Chacun a le réflexe d reculer et de le laisser faire. On se sent tous petits, humbles devant cette force de la Nature qui nous aide à l’aider. Ce moment restera gravé dans nos mémoires à jamais. La force que cette baleine mourante a déployé pour rejoindre l’océan était grandiose. J’ai l’impression que le temps s’est arrêté et pourtant tout n’a duré que quelques secondes. Kalon emprunte le chenal que l’on a creusé pour lui et rejoint la mer. Nous sommes tous là, trempés, dans la nuit noire éclairée par des spots, et on réalise à peine ce qui vient de se passer. La baleine est repartie… On n’ose même pas y croire.

CONCLUSION

Le soulagement de la savoir en mer est teinté d’inquiétude en ce qui me concerne. Je sais qu’il est loin d’être tiré d’affaire, il a passé beaucoup de temps sur cette plage. Trop de temps. Et on ne sait pas ce qui l’a amené à s’échouer, à l’instar de ses deux congénères, échouer les jours précédents dans le même département. Pendant plusieurs jours, on surveillera la côte, avec l’aide des habitants et du Parc marin. On retrouve Kalon dans la baie le lendemain et on mobilise deux embarcations pour le surveiller et s’assurer qu’il ne s’échoue pas de nouveau tout en gardant nos distances pour ne pas le stresser. A deux reprises, nous sommes contraints d’intervenir pour l’empêcher in extremis, de s’échouer sur les rochers. Kalon tourne en rond, il semble complètement perdu, désorienté. Le grand océan lui tend les bras à la sortie de la baie mais il ne semble pas le ressentir. Parfois, il nage en ligne droite dans la bonne direction et nous donne de l’espoir, puis il fait tragiquement demi-tour et se remet à tourner en rond.

Je me renseigne sur les cas similaires à l’étranger, plusieurs baleines renflouées se sont de nouveau échouées, parfois plusieurs fois. Certaines sont mortes, mais il existe des cas où elles ont survécu. Kalon ne fera hélas pas partie de ces cas-là. Il s’échouera mort cette fois, sur l’île Tristan quelques jours plus tard. Vu l’état de son cadavre il était mort depuis au moins deux jours, deux jours que nous le cherchions sans avoir réussi à le retrouver.

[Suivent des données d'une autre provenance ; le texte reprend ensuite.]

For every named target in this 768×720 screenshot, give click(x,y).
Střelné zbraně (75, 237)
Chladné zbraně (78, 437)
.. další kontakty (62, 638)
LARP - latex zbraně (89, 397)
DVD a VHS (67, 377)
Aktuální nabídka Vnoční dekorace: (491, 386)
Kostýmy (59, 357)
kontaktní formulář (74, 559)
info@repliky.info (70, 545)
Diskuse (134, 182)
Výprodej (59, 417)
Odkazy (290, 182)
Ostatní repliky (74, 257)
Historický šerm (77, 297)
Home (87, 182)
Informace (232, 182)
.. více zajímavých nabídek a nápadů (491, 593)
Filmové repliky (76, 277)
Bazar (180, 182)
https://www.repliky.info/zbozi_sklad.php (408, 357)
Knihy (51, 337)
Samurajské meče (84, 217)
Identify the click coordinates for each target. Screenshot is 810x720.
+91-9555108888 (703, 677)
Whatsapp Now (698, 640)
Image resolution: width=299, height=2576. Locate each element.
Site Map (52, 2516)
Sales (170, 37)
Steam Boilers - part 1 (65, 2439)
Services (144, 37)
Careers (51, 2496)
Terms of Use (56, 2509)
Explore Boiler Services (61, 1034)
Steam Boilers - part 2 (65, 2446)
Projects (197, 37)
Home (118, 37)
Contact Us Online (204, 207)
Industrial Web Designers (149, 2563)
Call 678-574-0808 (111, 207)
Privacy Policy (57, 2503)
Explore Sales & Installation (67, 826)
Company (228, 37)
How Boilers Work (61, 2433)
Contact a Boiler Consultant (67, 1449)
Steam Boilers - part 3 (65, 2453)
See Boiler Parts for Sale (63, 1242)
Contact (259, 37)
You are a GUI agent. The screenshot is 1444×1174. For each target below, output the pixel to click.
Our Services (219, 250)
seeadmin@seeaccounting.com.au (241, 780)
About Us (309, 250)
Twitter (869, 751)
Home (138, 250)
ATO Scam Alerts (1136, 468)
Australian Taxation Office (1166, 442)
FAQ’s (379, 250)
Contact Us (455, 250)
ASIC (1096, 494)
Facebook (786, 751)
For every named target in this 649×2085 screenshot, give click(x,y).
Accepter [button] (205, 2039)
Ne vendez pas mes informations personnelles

C’est une triste fin pour ce rorqual juvénile qui avait encore toute sa vie devant lui. Mais il est mort en mer, dans son élément et pas agonisant à petit feu écrasé sous son propre poids sur une plage avec des humains qui organisaient déjà sa « découpe » alors qu’il respirait encore. Aucun des trois cadavres de ces rorquals n’a permis d’identifier la cause de leur échouage. C’est la priorité sur laquelle il faut se pencher. Sont à revoir également nos pratiques et notre philosophie sur ce genre de cas. Un temps précieux a été perdu. Kalon aurait -il pu être sauvé s’il avait été renfloué dès la première marée montante, ce qui était tout à fait possible.

On n’aura jamais la réponse à cette question, mais une chose est certaine, ces 12 heures supplémentaires qu’il a passées, écrasé sur la plage n’ont pas permis de mettre toutes les chances de son côté. Et le fait que je doive en urgence appeler le Ministre de la Mer pour être autorisée à passer le barrage de Pélagis et tenter d’aider cette baleine dont chacun attendait simplement qu’elle meure, n’est pas admissible. Il est certain que les protocoles doivent être revus dans le sauvetage et l’assistance aux mammifères marins en détresse sur notre territoire. Attendre des heures, (voir des jours) qu’une baleine échouée s’étouffe et rende son dernier souffle, sous les morsures du soleil, n’est pas digne de la France.